Most vision systems can tell you what is in an image. Far fewer can tell you where that object sits in three dimensions – how far away it is, how large it is, and how it's oriented – from a single photograph. This is the core challenge of spatial intelligence: understanding not just what objects are, but how they exist in the physical world. An autonomous vehicle navigating a construction zone, a warehouse robot sorting packages, an AR app placing directions over a street—all need precise 3D understanding, and they need it to work for any object, from any camera.
Recent years have brought rapid progress in finding and labeling objects in 2D images using natural language. But recovering 3D structure from a single image remains fundamentally harder, especially when the system needs to work beyond a fixed category list, handle different ways of specifying what to look for, and generalize across cameras with different resolutions, aspect ratios, and optics. Most approaches cover only a narrow domain like driving or indoor scenes, support a single prompt type, or assume a specific hardware setup—and few can take advantage of extra depth cues when available.
Today we're releasing WildDet3D, an open model for monocular 3D detection. Given a single RGB image, it predicts 3D bounding boxes – estimating an object's position, size, and orientation in metric coordinates – and accepts multiple prompt types including text queries, point prompts, and 2D bounding boxes.

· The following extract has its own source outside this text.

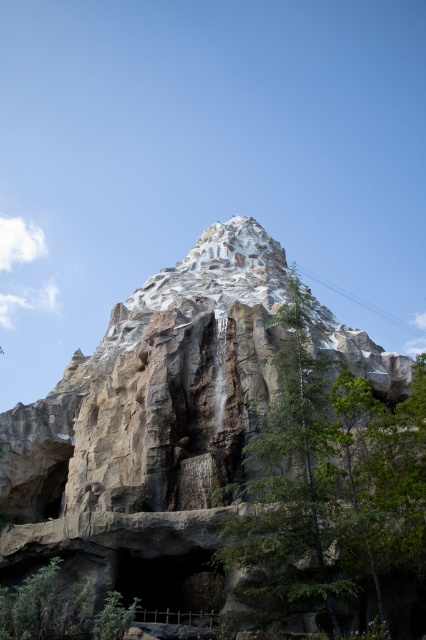 You are a visitor at the theme park and want to take a photo of both the rocky cliff at center and the green leafy tree at center. Since you want them both in the frame, which object should you position closer to the camera to ensure both fit in the photo?

The rocky cliff at center is wider than the green leafy tree at center, so positioning the green leafy tree at center closer to the camera will help both fit in the frame as it is narrower and can be framed without cropping.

Enter a category like "fire hydrant" and it finds every instance in the scene, tap an object and it returns the full 3D bounding box, or pass in a 2D detection from another model and it lifts it into 3D.
WildDet3D can handle inputs such as a cropped phone photo, a wide-angle action-camera frame, or a robotic camera feed without fine-tuning. And when additional geometric signals such as sparse depth/LiDAR/TOF are available, WildDet3D folds them in to sharpen its predictions.
Alongside the model, we're releasing WildDet3D-Data: over one million images with 3.7 million verified 3D annotations spanning more than 13K object categories, including over 100K human-annotated images, along with evaluation materials and an interactive demo. We're also releasing an iOS demo app that uses live camera input and LiDAR depth to render 3D bounding boxes as AR overlays in real time.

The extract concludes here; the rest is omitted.